Ignazio Cassis geht in die Offensive

Bundesrat Ignazio Cassis leidet unter seinem schlechten Image. Nun stellt er die Informationsabteilung seines Departements neu auf, um bürgernaher und transparenter zu werden.

Ignazio Cassis beim Besuch der Kunstinstallation «Humanitäre Prinzipien, hier und jetzt» in Genf. Foto: Salvatore Di Nolfi (Keystone)

Ignazio Cassis beim Besuch der Kunstinstallation «Humanitäre Prinzipien, hier und jetzt» in Genf. Foto: Salvatore Di Nolfi (Keystone)

Fabian Fellmann@fabian_fellmann

Ignazio Cassis hat ein Problem. Seit SP-Präsident Christian Levrat ihn als «Praktikanten» abkanzelte, schafft es der Aussenminister nicht mehr, aus den negativen Schlagzeilen herauszukommen. Patzer in der Nahostpolitik, Plaudereien im Europa-Dossier und ein Flirt mit dem Tabakkonzern Philip Morris: Die Fülle und Dauer der negativen Berichterstattung setzt dem FDP-Bundesrat zu, umso mehr, als er zur Zielscheibe des grünen Angriffs auf die Landesregierung von diesem Mittwoch wurde.

 «Die Strukturen von damals entsprechen nicht mehr den heutigen Bedürfnissen.»EDA-Kommunikationschef Sebastian Hueber

Teil von Cassis’ Problem ist der Kommunikationsdienst des Aussendepartements EDA. Dieser erhielt unlängst in einem Bericht der Geschäftsprüfungskommission des Parlaments schlechte Noten. Die Parlamentarier hatten Journalisten über die Qualität der Informationsarbeit der Bundesverwaltung befragen lassen. Die Journalisten kritisierten insbesondere beim Aussendepartement, der Zugang zu Auskünften sei schwierig, die Antwortfristen seien zu lang, Fragen müssten stets schriftlich eingereicht werden.

Vier Stellen ausgeschrieben

Nun zeigt Cassis, dass die Kritik bei ihm angekommen ist. Per 1. Januar 2020 werde der Informationsdienst neu aufgestellt, bestätigt Kommunikationschef Sebastian Hueber Informationen dieser Zeitung. «Ziel ist es, dass das EDA ein transparentes und bürgernahes Departement ist und wirkungsvolle Kommunikation aus einer Hand für das gesamte EDA bietet», sagt Hueber.

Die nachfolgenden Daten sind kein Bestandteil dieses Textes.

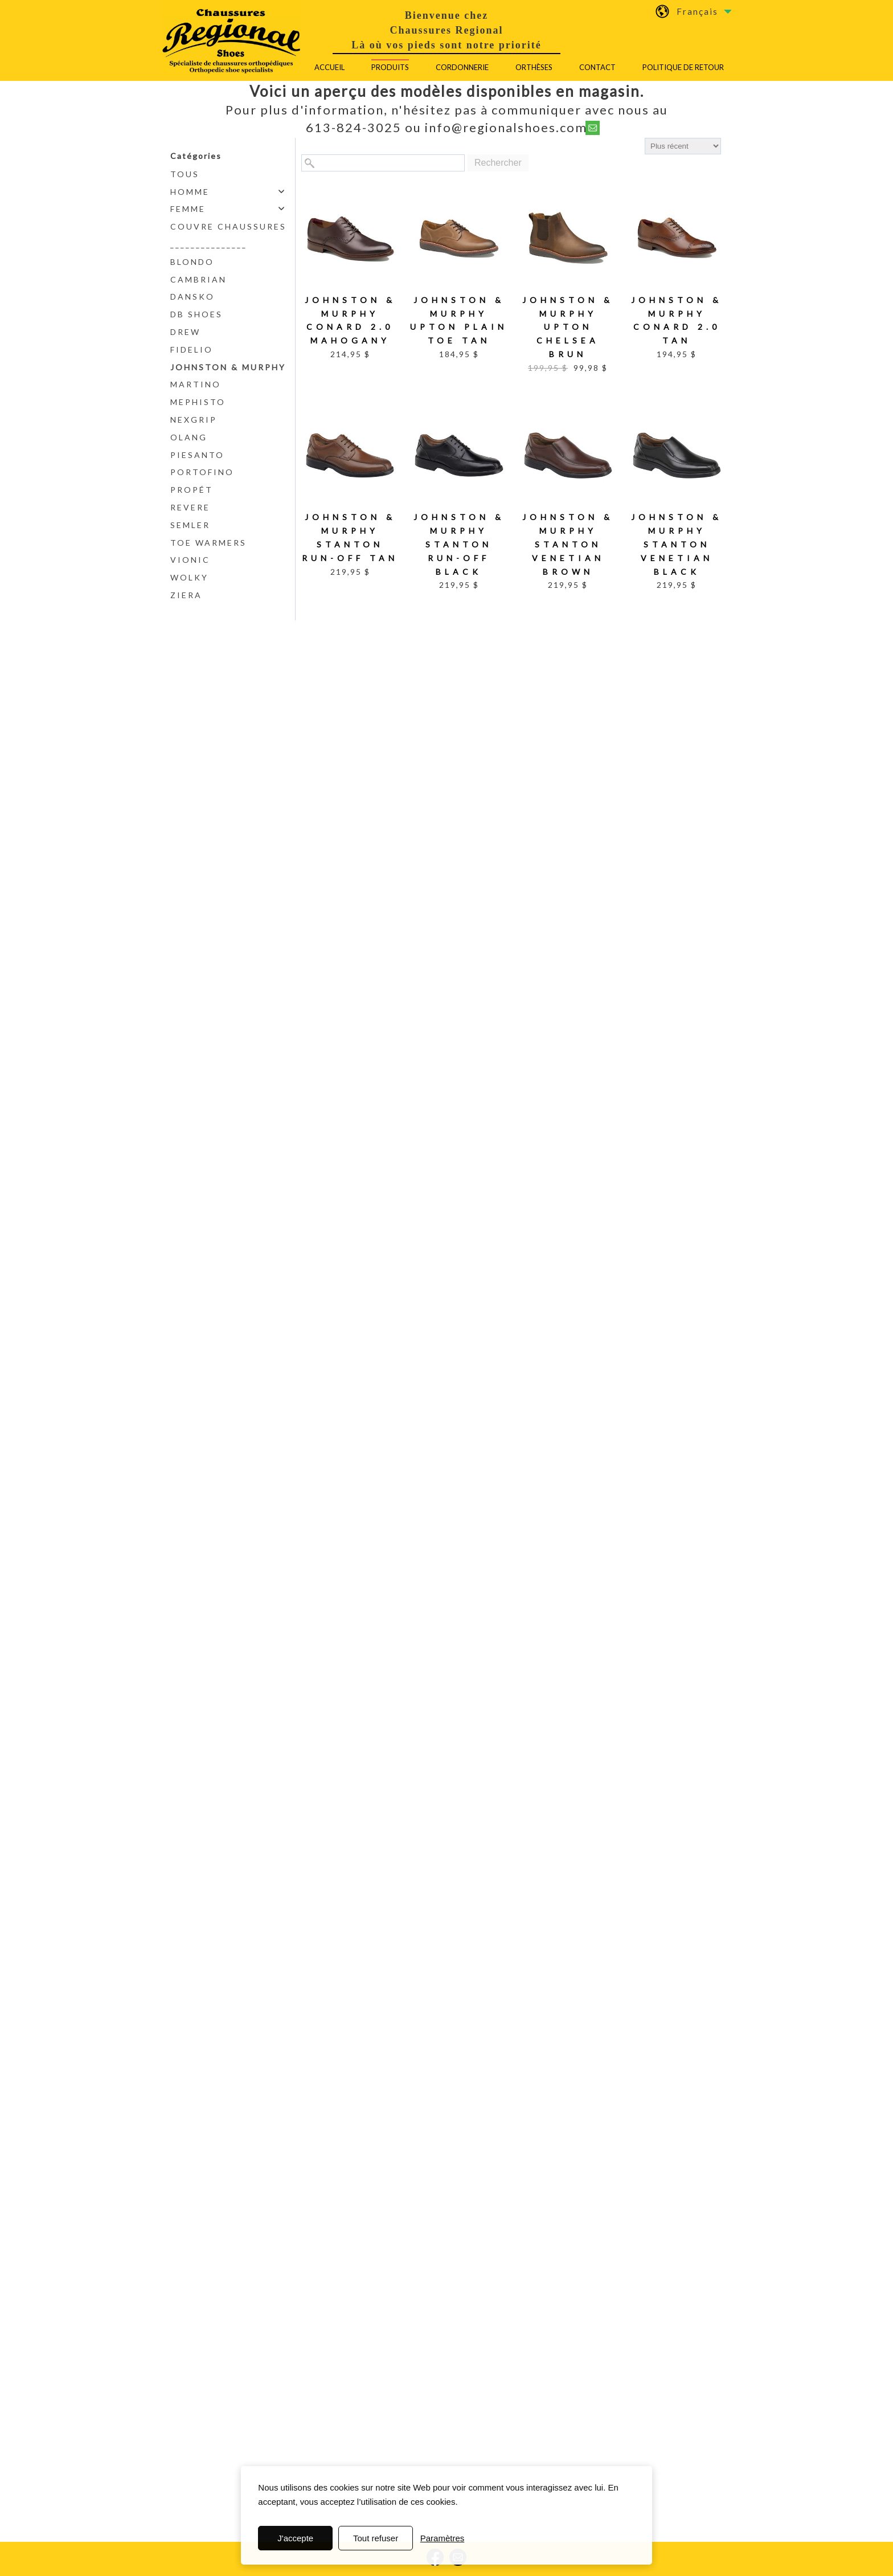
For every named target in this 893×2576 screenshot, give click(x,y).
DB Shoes (196, 314)
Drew (185, 332)
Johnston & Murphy (228, 367)
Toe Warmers (208, 542)
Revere (190, 507)
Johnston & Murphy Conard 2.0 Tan (676, 320)
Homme (190, 192)
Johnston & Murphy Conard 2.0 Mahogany (350, 320)
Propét (191, 489)
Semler (190, 525)
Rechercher (498, 162)
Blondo (192, 262)
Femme (188, 209)
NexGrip (193, 419)
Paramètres (442, 2538)
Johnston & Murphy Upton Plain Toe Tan (458, 320)
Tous (184, 174)
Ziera (186, 595)
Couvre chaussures (228, 226)
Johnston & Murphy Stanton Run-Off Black (459, 544)
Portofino (202, 472)
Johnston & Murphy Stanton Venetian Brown (567, 544)
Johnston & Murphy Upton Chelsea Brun (567, 327)
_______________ (208, 244)
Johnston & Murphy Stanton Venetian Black (676, 544)
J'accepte (295, 2538)
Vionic (190, 560)
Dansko (192, 296)
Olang (188, 437)
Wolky (189, 577)
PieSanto (197, 455)
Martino (195, 384)
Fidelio (191, 349)
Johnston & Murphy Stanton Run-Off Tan (350, 537)
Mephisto (198, 402)
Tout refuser (375, 2538)
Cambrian (198, 279)
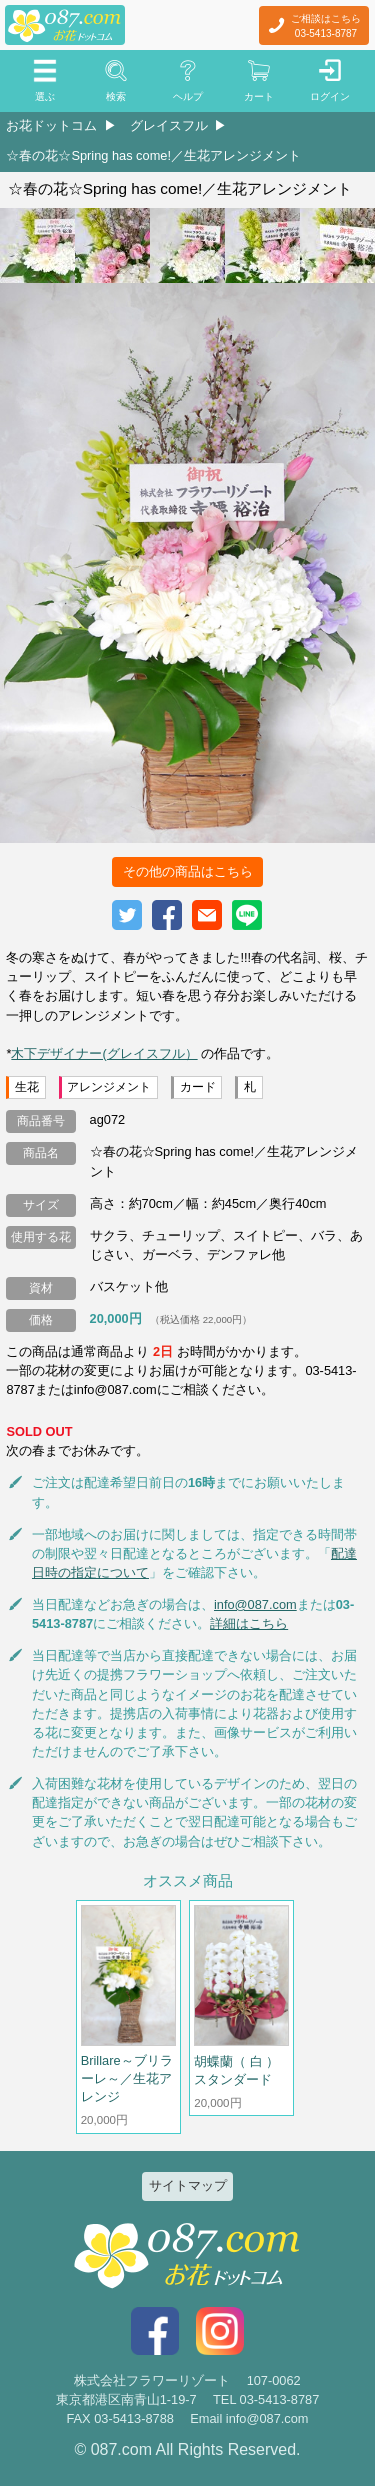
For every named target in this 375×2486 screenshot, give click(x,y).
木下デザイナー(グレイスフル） (104, 1053)
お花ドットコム (51, 125)
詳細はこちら (249, 1623)
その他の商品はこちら (188, 871)
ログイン (330, 96)
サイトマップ (188, 2185)
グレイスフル (169, 125)
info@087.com (255, 1604)
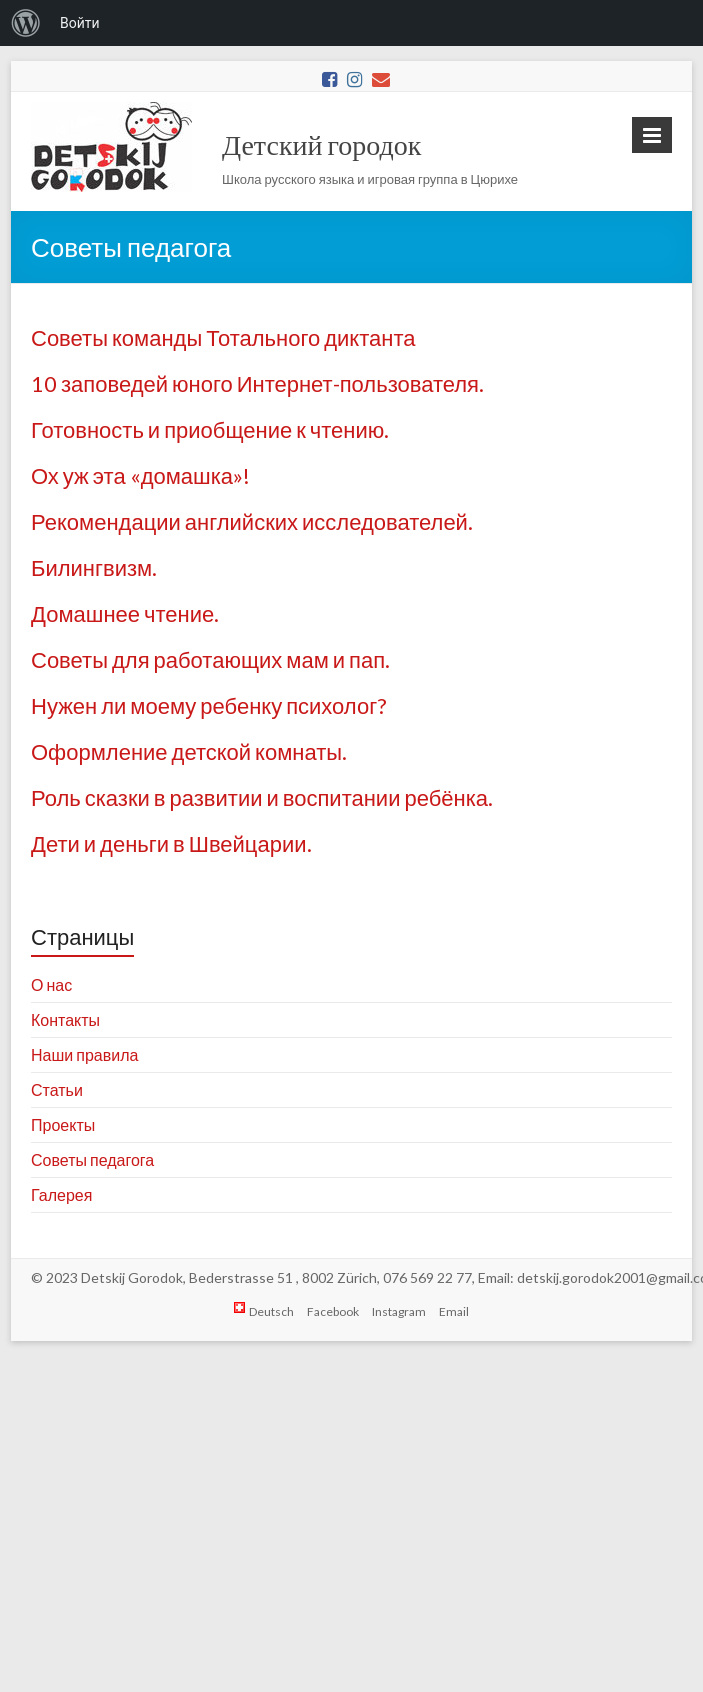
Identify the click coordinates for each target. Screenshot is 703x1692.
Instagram (399, 1311)
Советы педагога (92, 1159)
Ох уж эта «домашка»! (140, 475)
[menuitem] (26, 23)
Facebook (333, 1311)
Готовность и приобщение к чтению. (210, 429)
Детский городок (321, 144)
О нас (51, 984)
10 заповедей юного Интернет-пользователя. (257, 383)
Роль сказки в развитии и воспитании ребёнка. (262, 797)
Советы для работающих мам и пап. (210, 659)
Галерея (61, 1194)
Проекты (63, 1124)
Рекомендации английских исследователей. (252, 521)
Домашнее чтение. (125, 613)
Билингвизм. (94, 567)
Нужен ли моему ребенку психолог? (209, 705)
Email (454, 1311)
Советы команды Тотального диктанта (223, 337)
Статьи (57, 1089)
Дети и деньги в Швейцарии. (171, 843)
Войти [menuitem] (80, 23)
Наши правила (84, 1054)
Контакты (65, 1019)
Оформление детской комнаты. (189, 751)
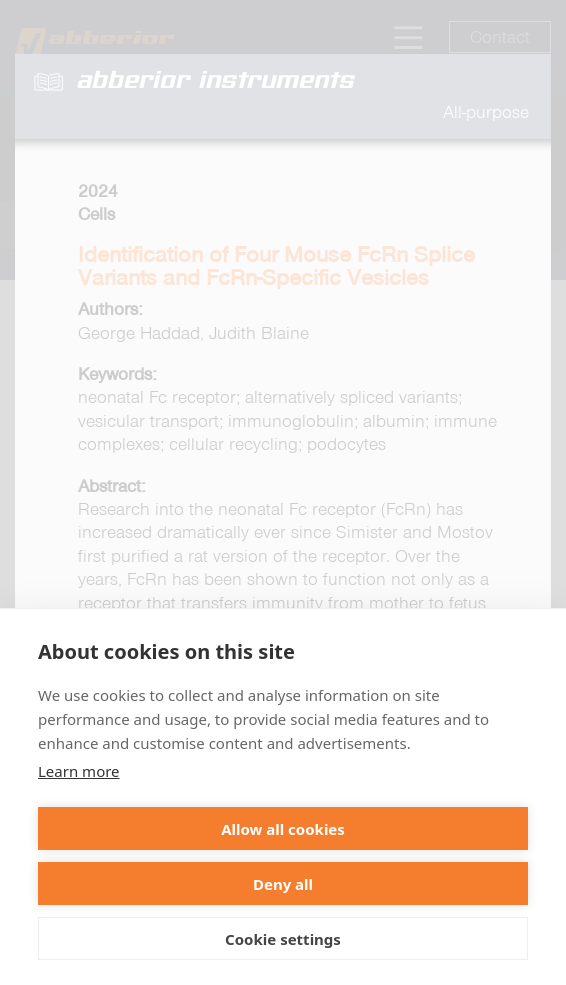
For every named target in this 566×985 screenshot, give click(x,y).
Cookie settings (283, 939)
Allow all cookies (283, 829)
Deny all (283, 884)
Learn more (79, 771)
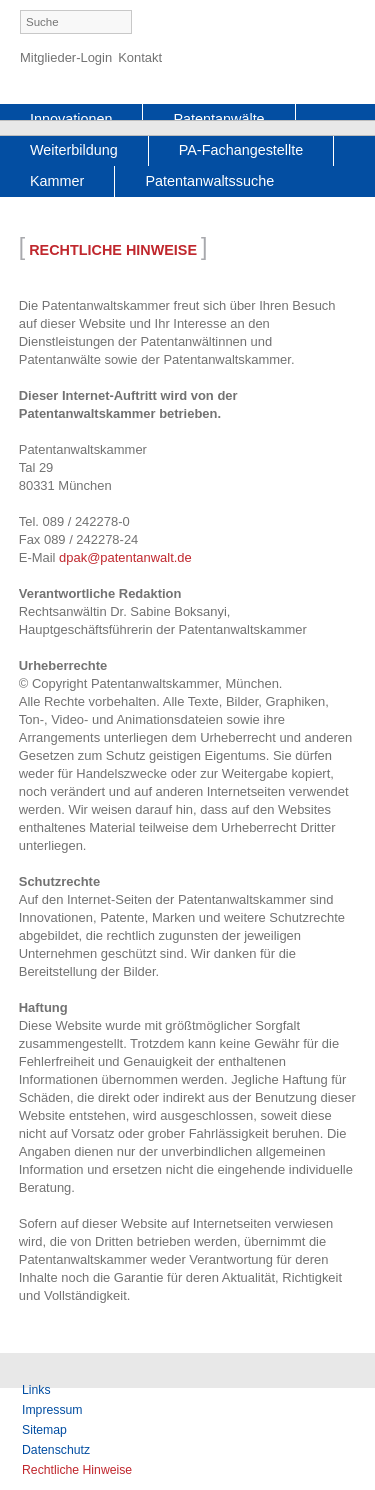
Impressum (52, 1410)
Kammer (57, 181)
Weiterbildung (74, 150)
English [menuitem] (343, 23)
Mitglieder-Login (66, 57)
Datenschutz (56, 1450)
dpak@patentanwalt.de (125, 557)
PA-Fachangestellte (241, 150)
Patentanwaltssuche (209, 181)
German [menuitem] (309, 23)
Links (36, 1390)
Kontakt (140, 57)
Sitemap (44, 1430)
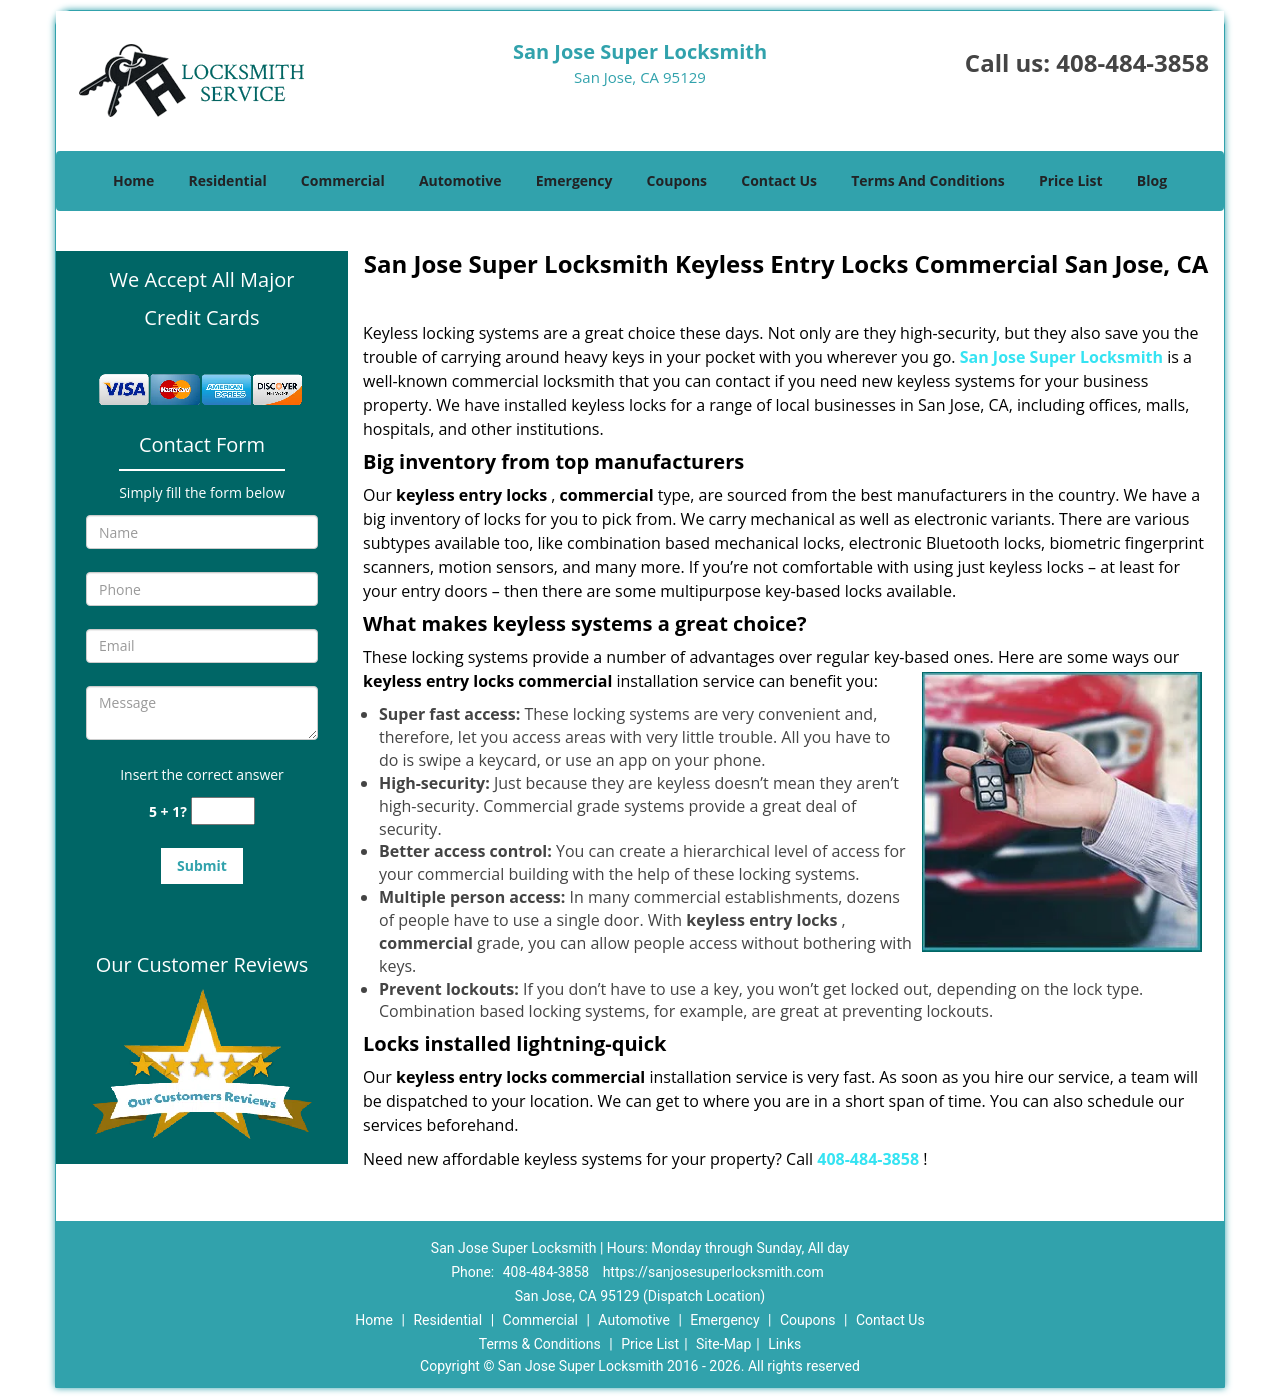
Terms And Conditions (928, 180)
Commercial (343, 180)
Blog (1152, 180)
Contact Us (779, 180)
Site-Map (723, 1344)
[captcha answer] (223, 811)
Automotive (460, 180)
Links (784, 1344)
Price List (1071, 180)
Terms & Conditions (540, 1344)
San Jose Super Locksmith (1061, 357)
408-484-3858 (1132, 62)
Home (133, 180)
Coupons (677, 180)
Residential (228, 180)
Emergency (574, 180)
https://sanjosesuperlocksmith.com (713, 1272)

Vor zehn Jahren habe das Departement die Kommunikation zentralisiert. «Die Strukturen von damals entsprechen nicht mehr den heutigen Bedürfnissen», sagt Hueber. Zwar bleibt der Dienst zentralisiert, doch werden etwa die Abläufe verbessert. Derzeit sind noch vier Stellen für das neue Team ausgeschrieben. Die Reorganisation führe aber weder zu einem Stellenausbau noch zu Mehrkosten, versichert Hueber. Vielmehr würden Vakanzen besetzt.

Die Offensive von Cassis

Ende 2018 wies das Aussendepartement 16,2 Vollzeitstellen aus, die mit Informationsaufgaben betraut sind. Wegen unbesetzter Posten waren das weniger als in den Vorjahren, als jeweils 23,15 Vollzeitstellen gezählt wurden. Insgesamt umfasst die Abteilung Kommunikation 39,7 Vollzeitstellen. 2017 war das EDA mit einem Presse- und Informationsbudget von knapp 8 Millionen Franken das zweitsparsamste Departement.

Cassis schraubt schon seit Amtsantritt an der internen wie externen Kommunikation seines Departements. Intern verfügte er etwa eine Maximallänge für Berichte. Extern rief er unter anderem eine Botschafter-Tour ins Leben, bei der im vergangenen Sommer Diplomaten aus dem Aussennetz in ihren Herkunftskantonen die Bevölkerung trafen. Er selbst tourte unermüdlich durch die Schweiz, um bei Vorträgen das Rahmenabkommen vorzustellen. Bisher hat die Kommunikationsoffensive jedoch nicht dazu geführt, dass Cassis’ Arbeit im Bundesrat durch die Medien weniger kritisch beurteilt wurde.